Bayer, sans être aussi décrié que Monsanto, n’est pas exempt de critiques. Le géant allemand est accusé d’être l’un des plus importants revendeurs de pesticides néonicotinoïdes qui participeraient au déclin rapide des populations d’abeilles, ces butineuses essentielles à la bonne santé de la flore. Ces produits sont d’ailleurs dans le viseur du projet de loi français sur la biodiversité. Bayer proteste et assure que la disparition des abeilles est dû à plusieurs facteurs.

Concentrations dans le secteur

Le mariage envisagé entre le groupe allemand et Monsanto est la conséquence d’une tension forte dans le secteur de l’agrochimie. Avec la baisse du coût des matières premières agricoles, le pouvoir d’achat des agriculteurs est en berne. Par conséquent, la demande en engrais et pesticides a également chuté. Un phénomène qui a entraîné un mouvement de concentration dans le secteur. L’éventuelle rachat de Monsanto par Bayer interviendrait après l’acquisition du suisse Syngenta par le chinois ChemChina pour 43 milliards de dollars en avril 2016 et la fusion entre les Américains DuPont et Dow Chemical en décembre 2015.

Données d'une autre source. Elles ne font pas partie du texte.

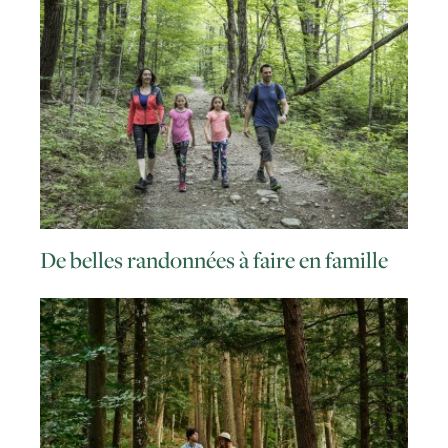
De belles randonnées à faire en famille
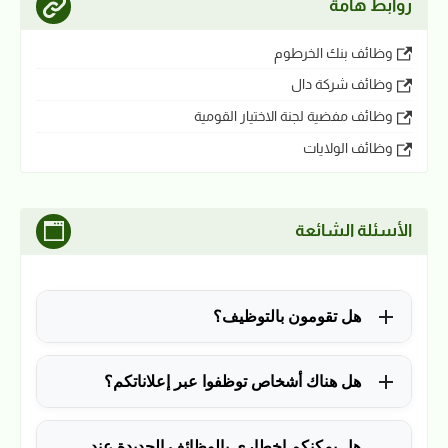
روابط هامة
وظائف بنك الخرطوم
وظائف شركة دال
وظائف مفضية لجنة الاختيار القومية
وظائف الولايات
الأسئلة الشائعة
هل تقومون بالتوظيف؟
للأسف لا، في الوقت الحالي نقوم فقط بنشر الوظائف
هل هناك أشخاص توظفوا عبر إعلاناتكم؟
المتاحة.
نعم ولله الحمد، منذ التأسيس في 2018 نشرنا آلاف
هل يمكنكم إخطاري بالوظائف الجديدة عند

Reste à savoir maintenant si Monsanto a envie de devenir Allemand. Le groupe est très attaché à son indépendance, comme il l’a démontré en février en tentant, lui-même et sans succès, de racheter le suisse Syngenta pour se renforcer face à la concurrence. Mais la raison de la direction de Monsanto n’est pas forcément celle des actionnaires qui pourraient se laisser séduire par l’argent de Bayer.